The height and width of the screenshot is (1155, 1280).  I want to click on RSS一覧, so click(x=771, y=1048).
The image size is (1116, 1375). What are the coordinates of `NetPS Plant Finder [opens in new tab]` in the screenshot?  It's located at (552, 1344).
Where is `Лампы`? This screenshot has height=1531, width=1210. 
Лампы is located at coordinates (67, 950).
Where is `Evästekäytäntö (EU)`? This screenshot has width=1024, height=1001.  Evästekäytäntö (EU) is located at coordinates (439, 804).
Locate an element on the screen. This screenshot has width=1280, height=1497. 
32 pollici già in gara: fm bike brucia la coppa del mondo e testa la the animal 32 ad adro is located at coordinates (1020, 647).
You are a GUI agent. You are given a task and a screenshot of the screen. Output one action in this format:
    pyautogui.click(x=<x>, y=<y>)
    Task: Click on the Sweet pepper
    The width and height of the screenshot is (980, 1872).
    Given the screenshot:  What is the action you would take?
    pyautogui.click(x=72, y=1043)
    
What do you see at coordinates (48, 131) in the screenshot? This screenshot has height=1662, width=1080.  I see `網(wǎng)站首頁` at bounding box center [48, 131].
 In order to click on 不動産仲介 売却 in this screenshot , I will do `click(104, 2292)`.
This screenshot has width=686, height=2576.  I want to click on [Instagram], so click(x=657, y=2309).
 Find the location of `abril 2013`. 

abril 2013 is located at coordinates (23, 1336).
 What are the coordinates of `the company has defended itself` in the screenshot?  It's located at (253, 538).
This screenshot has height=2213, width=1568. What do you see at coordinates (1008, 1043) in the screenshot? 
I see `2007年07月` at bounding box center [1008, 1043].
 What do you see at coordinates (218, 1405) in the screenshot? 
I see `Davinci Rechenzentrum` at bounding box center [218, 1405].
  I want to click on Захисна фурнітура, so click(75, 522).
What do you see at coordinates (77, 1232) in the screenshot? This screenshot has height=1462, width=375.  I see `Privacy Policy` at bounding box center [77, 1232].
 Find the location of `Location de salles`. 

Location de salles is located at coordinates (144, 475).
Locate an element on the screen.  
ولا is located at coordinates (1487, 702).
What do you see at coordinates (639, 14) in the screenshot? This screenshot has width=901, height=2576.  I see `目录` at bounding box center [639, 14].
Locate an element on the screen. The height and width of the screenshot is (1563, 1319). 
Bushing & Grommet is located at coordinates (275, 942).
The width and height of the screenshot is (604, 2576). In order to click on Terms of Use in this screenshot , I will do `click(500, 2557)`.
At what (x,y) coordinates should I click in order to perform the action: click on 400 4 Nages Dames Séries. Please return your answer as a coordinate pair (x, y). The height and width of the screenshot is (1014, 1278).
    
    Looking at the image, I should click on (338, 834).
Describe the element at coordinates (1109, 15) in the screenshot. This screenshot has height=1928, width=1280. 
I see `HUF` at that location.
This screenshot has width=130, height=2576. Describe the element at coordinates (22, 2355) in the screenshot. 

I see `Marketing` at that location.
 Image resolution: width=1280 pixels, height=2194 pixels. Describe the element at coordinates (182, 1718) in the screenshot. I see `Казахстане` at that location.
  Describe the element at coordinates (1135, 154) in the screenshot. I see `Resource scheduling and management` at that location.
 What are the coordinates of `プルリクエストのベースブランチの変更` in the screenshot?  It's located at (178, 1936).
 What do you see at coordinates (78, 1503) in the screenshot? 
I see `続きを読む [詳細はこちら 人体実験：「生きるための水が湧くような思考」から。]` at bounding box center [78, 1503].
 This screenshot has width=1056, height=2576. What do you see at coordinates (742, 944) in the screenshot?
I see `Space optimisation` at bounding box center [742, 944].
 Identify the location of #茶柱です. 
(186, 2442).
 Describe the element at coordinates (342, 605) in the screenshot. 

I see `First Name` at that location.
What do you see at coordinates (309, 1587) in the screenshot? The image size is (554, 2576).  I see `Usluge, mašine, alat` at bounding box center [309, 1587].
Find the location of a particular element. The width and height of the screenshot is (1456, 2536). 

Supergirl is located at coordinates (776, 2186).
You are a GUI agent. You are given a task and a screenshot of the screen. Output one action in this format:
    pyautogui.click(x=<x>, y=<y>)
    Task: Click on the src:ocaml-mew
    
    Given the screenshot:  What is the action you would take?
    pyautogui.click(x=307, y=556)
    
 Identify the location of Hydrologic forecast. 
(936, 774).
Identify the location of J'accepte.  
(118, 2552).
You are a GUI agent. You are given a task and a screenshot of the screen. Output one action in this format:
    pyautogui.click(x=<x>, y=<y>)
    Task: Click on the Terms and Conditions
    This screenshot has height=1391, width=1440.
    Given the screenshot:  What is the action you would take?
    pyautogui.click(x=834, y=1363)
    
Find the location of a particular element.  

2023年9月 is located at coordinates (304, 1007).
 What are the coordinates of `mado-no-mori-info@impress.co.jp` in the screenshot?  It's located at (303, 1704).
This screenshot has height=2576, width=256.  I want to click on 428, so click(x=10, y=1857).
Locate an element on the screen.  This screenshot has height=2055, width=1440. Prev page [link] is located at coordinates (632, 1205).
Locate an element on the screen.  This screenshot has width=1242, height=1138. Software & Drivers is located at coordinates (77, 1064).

Directions for this task: Give back the material above exactly as it was given.

Solution to this task:
The height and width of the screenshot is (1155, 1280).  I want to click on RSS一覧, so click(x=771, y=1048).
The image size is (1116, 1375). What are the coordinates of `NetPS Plant Finder [opens in new tab]` in the screenshot?  It's located at (552, 1344).
Where is `Лампы`? This screenshot has height=1531, width=1210. 
Лампы is located at coordinates (67, 950).
Where is `Evästekäytäntö (EU)`? This screenshot has width=1024, height=1001.  Evästekäytäntö (EU) is located at coordinates (439, 804).
Locate an element on the screen. This screenshot has width=1280, height=1497. 
32 pollici già in gara: fm bike brucia la coppa del mondo e testa la the animal 32 ad adro is located at coordinates (1020, 647).
You are a GUI agent. You are given a task and a screenshot of the screen. Output one action in this format:
    pyautogui.click(x=<x>, y=<y>)
    Task: Click on the Sweet pepper
    The width and height of the screenshot is (980, 1872).
    Given the screenshot:  What is the action you would take?
    pyautogui.click(x=72, y=1043)
    
What do you see at coordinates (48, 131) in the screenshot? This screenshot has height=1662, width=1080.  I see `網(wǎng)站首頁` at bounding box center [48, 131].
 In order to click on 不動産仲介 売却 in this screenshot , I will do `click(104, 2292)`.
This screenshot has width=686, height=2576.  I want to click on [Instagram], so click(x=657, y=2309).
 Find the location of `abril 2013`. 

abril 2013 is located at coordinates (23, 1336).
 What are the coordinates of `the company has defended itself` in the screenshot?  It's located at (253, 538).
This screenshot has height=2213, width=1568. What do you see at coordinates (1008, 1043) in the screenshot? 
I see `2007年07月` at bounding box center [1008, 1043].
 What do you see at coordinates (218, 1405) in the screenshot? 
I see `Davinci Rechenzentrum` at bounding box center [218, 1405].
  I want to click on Захисна фурнітура, so click(75, 522).
What do you see at coordinates (77, 1232) in the screenshot? This screenshot has height=1462, width=375.  I see `Privacy Policy` at bounding box center [77, 1232].
 Find the location of `Location de salles`. 

Location de salles is located at coordinates (144, 475).
Locate an element on the screen.  
ولا is located at coordinates (1487, 702).
What do you see at coordinates (639, 14) in the screenshot? This screenshot has width=901, height=2576.  I see `目录` at bounding box center [639, 14].
Locate an element on the screen. The height and width of the screenshot is (1563, 1319). 
Bushing & Grommet is located at coordinates (275, 942).
The width and height of the screenshot is (604, 2576). In order to click on Terms of Use in this screenshot , I will do `click(500, 2557)`.
At what (x,y) coordinates should I click in order to perform the action: click on 400 4 Nages Dames Séries. Please return your answer as a coordinate pair (x, y). The height and width of the screenshot is (1014, 1278).
    
    Looking at the image, I should click on (338, 834).
Describe the element at coordinates (1109, 15) in the screenshot. This screenshot has height=1928, width=1280. 
I see `HUF` at that location.
This screenshot has width=130, height=2576. Describe the element at coordinates (22, 2355) in the screenshot. 

I see `Marketing` at that location.
 Image resolution: width=1280 pixels, height=2194 pixels. Describe the element at coordinates (182, 1718) in the screenshot. I see `Казахстане` at that location.
  Describe the element at coordinates (1135, 154) in the screenshot. I see `Resource scheduling and management` at that location.
 What are the coordinates of `プルリクエストのベースブランチの変更` in the screenshot?  It's located at (178, 1936).
 What do you see at coordinates (78, 1503) in the screenshot? 
I see `続きを読む [詳細はこちら 人体実験：「生きるための水が湧くような思考」から。]` at bounding box center [78, 1503].
 This screenshot has width=1056, height=2576. What do you see at coordinates (742, 944) in the screenshot?
I see `Space optimisation` at bounding box center [742, 944].
 Identify the location of #茶柱です. 
(186, 2442).
 Describe the element at coordinates (342, 605) in the screenshot. 

I see `First Name` at that location.
What do you see at coordinates (309, 1587) in the screenshot? The image size is (554, 2576).  I see `Usluge, mašine, alat` at bounding box center [309, 1587].
Find the location of a particular element. The width and height of the screenshot is (1456, 2536). 

Supergirl is located at coordinates (776, 2186).
You are a GUI agent. You are given a task and a screenshot of the screen. Output one action in this format:
    pyautogui.click(x=<x>, y=<y>)
    Task: Click on the src:ocaml-mew
    
    Given the screenshot:  What is the action you would take?
    pyautogui.click(x=307, y=556)
    
 Identify the location of Hydrologic forecast. 
(936, 774).
Identify the location of J'accepte.  
(118, 2552).
You are a GUI agent. You are given a task and a screenshot of the screen. Output one action in this format:
    pyautogui.click(x=<x>, y=<y>)
    Task: Click on the Terms and Conditions
    This screenshot has height=1391, width=1440.
    Given the screenshot:  What is the action you would take?
    pyautogui.click(x=834, y=1363)
    
Find the location of a particular element.  

2023年9月 is located at coordinates (304, 1007).
 What are the coordinates of `mado-no-mori-info@impress.co.jp` in the screenshot?  It's located at (303, 1704).
This screenshot has height=2576, width=256.  I want to click on 428, so click(x=10, y=1857).
Locate an element on the screen.  This screenshot has height=2055, width=1440. Prev page [link] is located at coordinates (632, 1205).
Locate an element on the screen.  This screenshot has width=1242, height=1138. Software & Drivers is located at coordinates (77, 1064).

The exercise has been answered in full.